Biden to Wipe Out $5.8 Billion in Student Debt From Corinthian Colleges

The Biden administration plans to eliminate all federal student loan debt associated with Corinthian Colleges, a for-profit educational chain that closed its doors in 2015 after 20 years of operation amid accusations of fraud and mismanagement. The largest student loan discharge in history, the move will affect about 560,000 borrowers, who owe a collective $5.8 billion on their student loans.

Corinthian, which operated multiple schools under various names throughout the country, had long been accused of misrepresenting its status in the labor market and the earnings potential of its graduates, and its behavior played an important role in the administration’s decision to eliminate the debt.

“We’ve reached a determination that every borrower who attended Corinthian was subject to illegal conduct at Corinthian,” a senior administration official said Wednesday, according to Politico.

Separately, the administration is still reportedly considering eliminating as much as $10,000 of student debt for all borrowers, though no final decision has yet been reached.

Quote of the Day

“The 50-50 Senate sucks.”

Sen. Mazie Hirono (D-HI), as quoted by Alan Fram of the Associated Press in an article about the continuing standoff in an evenly divided Senate that has stalled billions of dollars in additional pandemic funding, among other legislation.

Republicans, skeptical of the need for new funding, continue to demand that the Covid bill be accompanied by a vote on an amendment keeping in place Trump-era pandemic immigration policy making it easier to prevent migrants from entering the country. The prolonged fight over the new aid package threatens to hang up additional funding until the fall or later despite warnings from administration officials that the delay could cost lives.

“Optimists hope the measure could start rolling once Congress returns next week,” Fram writes. “Pessimists say without quick resolution, Democrats may not have enough leverage to push the money to passage until early fall. That’s when they could stuff it into legislation that will probably be needed to finance government — a bill that would avert a federal shutdown, a pre-election distraction Republicans will be desperate to avoid.”

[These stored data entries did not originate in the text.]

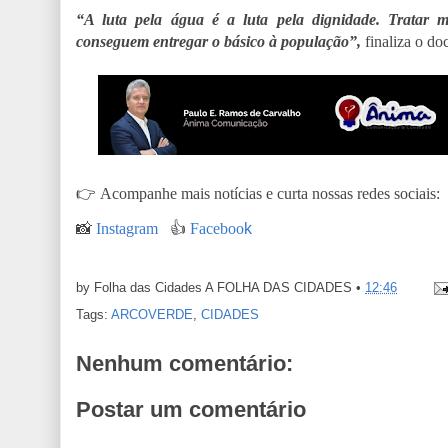
“A luta pela água é a luta pela dignidade. Tratar m
conseguem entregar o básico à população”,
finaliza o do
👉
Acompanhe mais notícias e curta nossas redes sociais:
📸
Instagram
👍
Faceboo
k
by Folha das Cidades
A FOLHA DAS CIDADES
•
12:46
Tags:
ARCOVERDE
,
CIDADES
Nenhum comentário:
Postar um comentário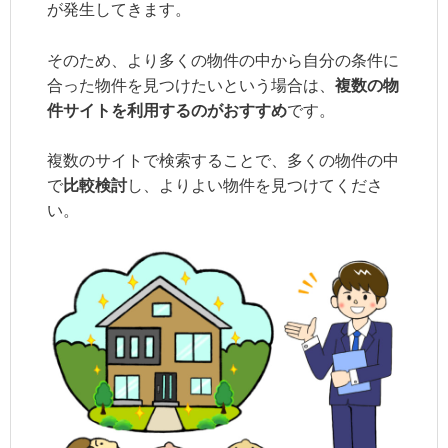
が発生してきます。
そのため、より多くの物件の中から自分の条件に
合った物件を見つけたいという場合は、
複数の物
件サイトを利用するのがおすすめ
です。
複数のサイトで検索することで、多くの物件の中
で
比較検討
し、よりよい物件を見つけてくださ
い。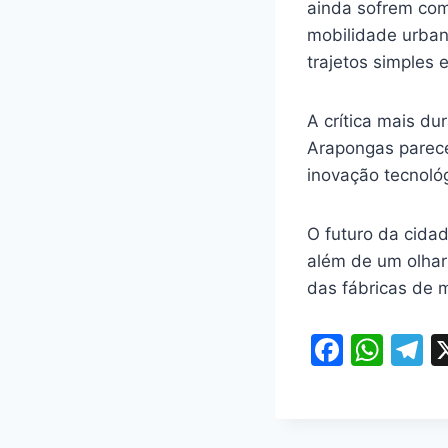
ainda sofrem com 
mobilidade urba
trajetos simples 
A crítica mais du
Arapongas parece
inovação tecnoló
O futuro da cidad
além de um olhar
das fábricas de 
F
W
T
a
h
e
c
at
e
e
s
g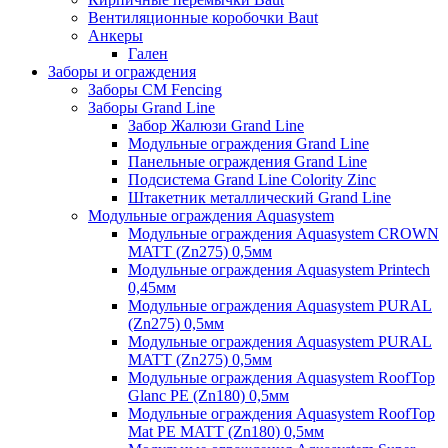
Вентиляционные коробочки Baut
Анкеры
Гален
Заборы и ограждения
Заборы CM Fencing
Заборы Grand Line
Забор Жалюзи Grand Line
Модульные ограждения Grand Line
Панельные ограждения Grand Line
Подсистема Grand Line Colority Zinc
Штакетник металлический Grand Line
Модульные ограждения Aquasystem
Модульные ограждения Aquasystem CROWN
MATT (Zn275) 0,5мм
Модульные ограждения Aquasystem Printech
0,45мм
Модульные ограждения Aquasystem PURAL
(Zn275) 0,5мм
Модульные ограждения Aquasystem PURAL
MATT (Zn275) 0,5мм
Модульные ограждения Aquasystem RoofTop
Glanc PE (Zn180) 0,5мм
Модульные ограждения Aquasystem RoofTop
Mat PE MATT (Zn180) 0,5мм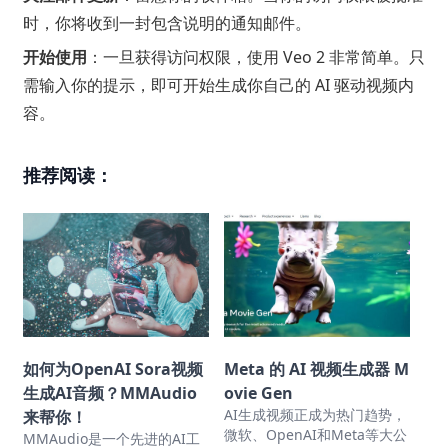
时，你将收到一封包含说明的通知邮件。
开始使用
：一旦获得访问权限，使用 Veo 2 非常简单。只
需输入你的提示，即可开始生成你自己的 AI 驱动视频内
容。
推荐阅读：
如何为OpenAI Sora视频
Meta 的 AI 视频生成器 M
生成AI音频？MMAudio
ovie Gen
AI生成视频正成为热门趋势，
来帮你！
微软、OpenAI和Meta等大公
MMAudio是一个先进的AI工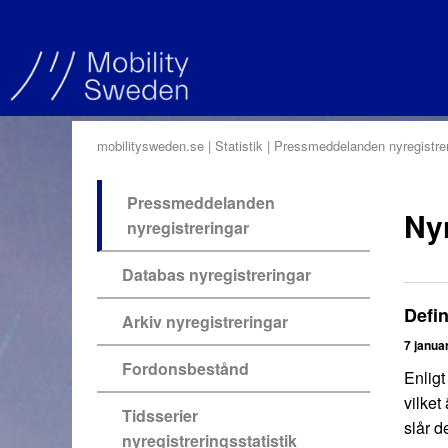
mobilitysweden.se
Statistik
Pressmeddelanden nyregistrer
Pressmeddelanden
Nyr
nyregistreringar
Databas nyregistreringar
Defin
Arkiv nyregistreringar
7 janua
Fordonsbestånd
Enligt
vilket
Tidsserier
slår d
nyregistreringsstatistik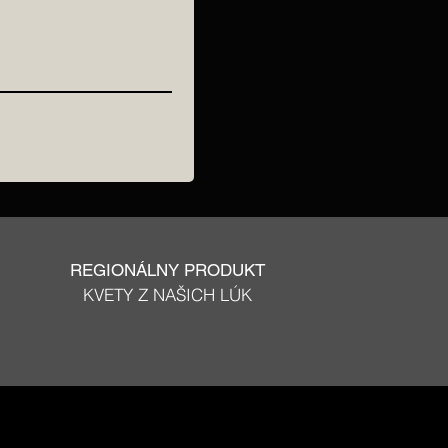
REGIONÁLNY PRODUKT
KVETY Z NAŠICH LÚK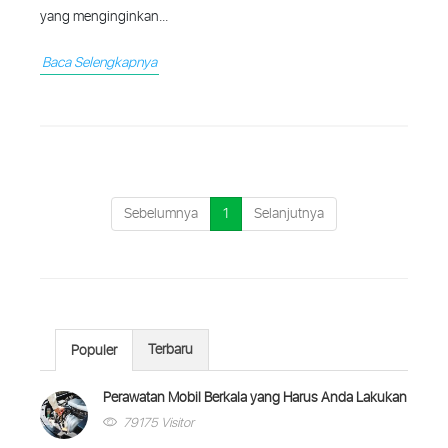
yang menginginkan...
Baca Selengkapnya
Sebelumnya
1
Selanjutnya
Terbaru
Populer
Perawatan Mobil Berkala yang Harus Anda Lakukan
79175 Visitor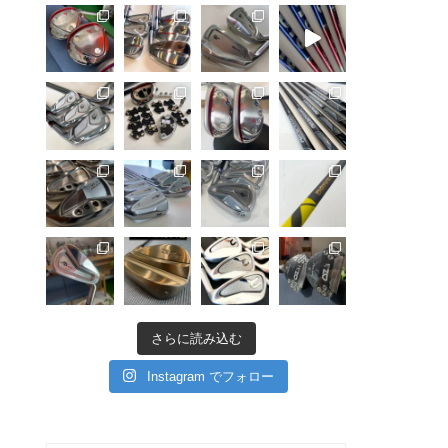
さらに読み込む
Instagram でフォロー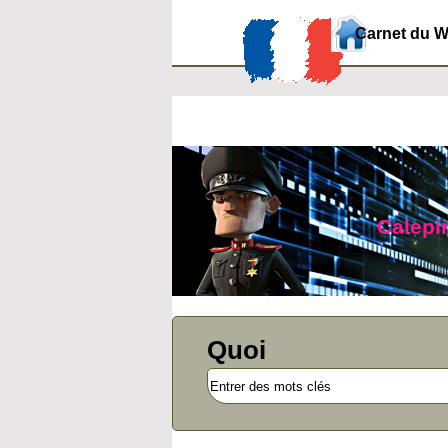
Carnet du 
Calepin
Quoi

Number of the Day: $3.5 Billion

As part of its plan to replace the bulky space suits American astronauts have been wearing for more than 40 years, NASA awarded two companies a design contract that could be worth as much as $3.5 billion over the next 12 years. The new suits are expected to fit a wider array of body types while providing more mobility on spacewalks and during an expected return trip to the moon. “History will be made with these suits,” Vanessa Wyche of NASA’s Johnson Space Center said. “When we get to the moon, we will have our first person of color and our first woman that will be wearers and users of these suits in space.”